I spend a considerable amount of my time thinking about (and when I’m lucky, visiting) architectural ruins, and I’m not alone. Consider the most visited historical sites in the world. They consist mostly of ruins. Sites such as Machu Picchu, the Pyramids at Giza, and the Angkor Archaeological Complex receive tens of millions of visitors a year; the Great Wall of China alone receives 9-10 million visitors annually, and Hadrian’s Wall can boast over one million visitors a year. Why do people go on pilgrimages to these sites? Why are they so attractive to so many of us?
I believe these sites are more than mere historical curiosities. Those of us who are fortunate enough to travel spend a great deal of time and money to stand on the earth and look upon the vestiges of architectural structures. We could much more easily look at professional photos of these cultural landmarks on the Internet. We could read about their histories from any one of dozens of various historical accounts. Yet this somehow isn’t enough. There is something special about being there. In the context of architectural ruins, it just isn’t comparable to experience them through another’s eyes or words.
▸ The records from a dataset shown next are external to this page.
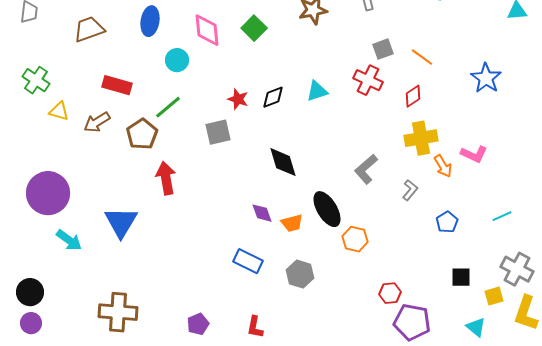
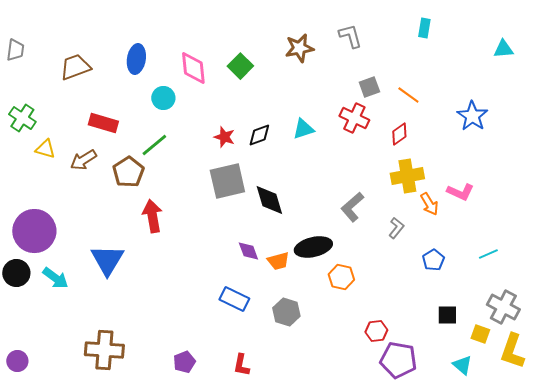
gray square: (218, 132) -> (227, 181), moved, size x1.4
black ellipse: (327, 209) -> (313, 247), turned -72
black circle: (30, 292) -> (16, 273), moved
yellow square: (494, 296) -> (480, 334), turned 36

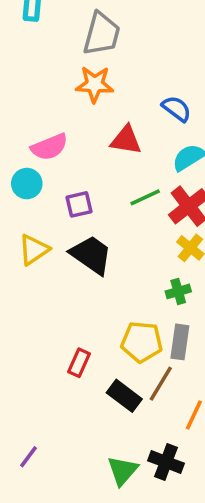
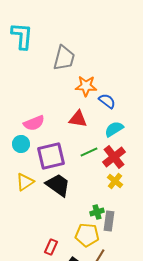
orange star: (95, 84) -> (86, 86), moved
purple square: (79, 204) -> (51, 156), size x1.8
green cross: (178, 291) -> (97, 212), moved
gray rectangle: (180, 342) -> (109, 221), moved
We feel a pull to bear personal witness.
One of the most engaging interactions I’ve had with a ruin was with Ta Prohm in the Angkor Archaeological Complex in Cambodia. Of all the structures housed at the Angkor Archaeological Complex, Ta Prohm is the most photographed. It is also a structure that has had fewer conservation interventions; while the walls of the temple have been buttressed with wooden planks and some metal scaffolding, no major reconstruction work has been done. Some readers might recognise this ruin as the “Tomb Raider” temple, featured in the movie (and video game) of the same name. The structure is not the most complete structure in the archaeological complex, nor is it the most historically significant. Rather, it is the structure that has been most uprooted by the banyan trees. In Ta Prohm we see nature overtaking the work of (ancient) mankind. The walls of the ruin are in the process of turning into rubble. Unlike many other structures at this archaeological site, this ruin has been allowed to ruinate. Ruins are ephemerality writ large, and I think that the most impactful engagement with ruins are those that remind us that the ruin is what we see at the end of a structure’s life cycle.
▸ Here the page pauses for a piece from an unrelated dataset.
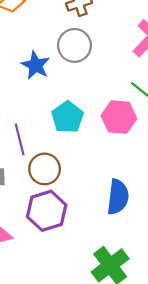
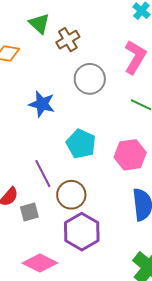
gray circle: (74, 45) -> (90, 79), moved
pink hexagon: (119, 117) -> (130, 155), moved

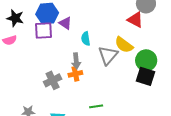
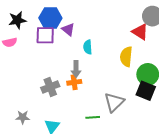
black star: (15, 18) -> (17, 20), turned -30
yellow semicircle: (124, 45) -> (126, 57), turned 54
gray triangle: (108, 55) -> (114, 102), moved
Ta Prohm helps us see what I call the tripartite nature of ruins. We can see ruins as objects that have a foot in three different times: the past, the present, and the future. This is the nature of the ruin: they help us imagine the past, afford us interesting aesthetic opportunities in the present, and ask us to project ourselves (and it) into the future. We think about those who once lived, our own current experience, and what will be. In the present, the ruin asks us to walk around it, through it, and sometimes climb upon it. We can smell the air as we reimagine what it was like, but we also stumble around its boulders, recognising that the structure is no longer fit for its original purpose.
There are two kinds of aesthetic experiences of ruins that are often conflated: that of recording the ruin, be it in poetry, prose, or picture, and that of engaging with a ruin qua ruin (the experience of the ruin in situ). Much artwork has been made with ruins as its subject precisely because ruins elicit complex emotional and cognitive responses. Talented artists, such as Turner, can capture some of the beauty of ruins. However, painting and photographs are two-dimensional art forms, both intentionally created for an audience. Such works provoke questions about artistic intent, framing, colour choice, etc. that we don’t have when appreciating a ruin qua ruin. In this sense, appreciation of ruins is more akin to appreciation of nature. As we do with nature, we walk through ruins, smell the damp moss, touch the weathered stone. Proprioception is absent in two-dimensional artworks but is highly relevant in engaging with ruins. While there is, I believe, an important difference between ruin appreciation and the appreciation of art that has ruins as its topic, no one will deny that the one can inform the other. In The Decay of Lying Oscar Wilde states that while there may have been fogs in London for centuries, no one noticed them until Art invented them. We must allow that our knowledge of iconic art informs our appreciation of its subjects. The distinction between ruin appreciation and appreciation of art with ruins as their subject is a topic which I will return to shortly.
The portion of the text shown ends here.